Lightweight and Accurate Multi-View Stereo with Confidence-Aware Diffusion Model

Fangjinhua Wang, Qingshan Xu, Yew-Soon Ong, Marc Pollefeys

@article{wang2025lightweight,
  title={Lightweight and Accurate Multi-View Stereo With Confidence-Aware Diffusion Model},
  author={Wang, Fangjinhua and Xu, Qingshan and Ong, Yew-Soon and Pollefeys, Marc},
  journal={IEEE Transactions on Pattern Analysis and Machine Intelligence},
  year={2025},
  publisher={IEEE}
}

Updates

11.09.2025: Releasing a new checkpoint for CasDiffMVS. Instead of finetuning DTU-pretrained model on BlendedMVS (a subset of BlendedMVG), we finetune it on BlendedMVG. The performance on benchmarks consistently improves without changing other hyper-parameters.

Method	T&T Intermediate	T&T Advanced	ETH3D Training	ETH3D Test
CasDiffMVS_MVG	66.14	42.00	77.79	85.99

Introduction

There always exists tradeoff between accuracy and efficiency. To find a better balance between quality and computation, we introduce diffusion model in Multi-View Stereo (MVS) for efficient and accurate reconstruction, and propose two methods, named DiffMVS and CasDiffMVS. Because of the high efficiency, impressive performance and lightweight structure, we hope that our methods can serve as new strong baselines for future research in MVS.

Specifically, we estimate a coarse initial depth map and refine it with a conditional diffusion model. Diffusion model learns depth prior and uses random noise to avoid local minima. Different from other diffusion models that start from pure random noise, we refine a coarse depth map with diffusion model, which explicitly reduces the sampling steps and increases stability w.r.t. random seeds. In addition, we design a lightweight diffusion network to improve both performance and efficiency.

We compare the efficiency with previous methods on a same workstation with NVIDIA 2080Ti GPU and summarize the results as follows.

Quick Start

First, clone this repository and install the dependencies.

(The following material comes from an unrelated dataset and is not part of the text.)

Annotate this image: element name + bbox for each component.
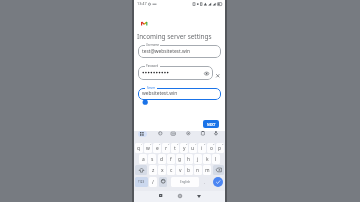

git clone https://github.com/cvg/diffmvs.git
cd diffmvs
pip install -r requirements.txt

Next, download checkpoints and unzip them.

Demo

Try the models with your images. First, place the images under images folder.

SCENE_DIR/
├── images/

Sparse reconstruction

We support VGGT and COLMAP to estimate camera poses and reconstruct sparse point cloud.

VGGT. We suggest creating a new conda environment for VGGT because the default version of Pytorch is different.

git clone git@github.com:facebookresearch/vggt.git
cd vggt
pip install -r requirements.txt
pip install -r requirements_demo.txt

python vggt/demo_colmap.py --scene_dir="/SCENE_DIR"

COLMAP. Follow wiki to get sparse reconstruction. The easiest way is to use COLMAP's GUI and run automatic reconstruction.

Data Conversion

Back to our codebase, we need to transform the data from COLMAP format to the format that we use for DTU, Tanks & Temples, and ETH3D.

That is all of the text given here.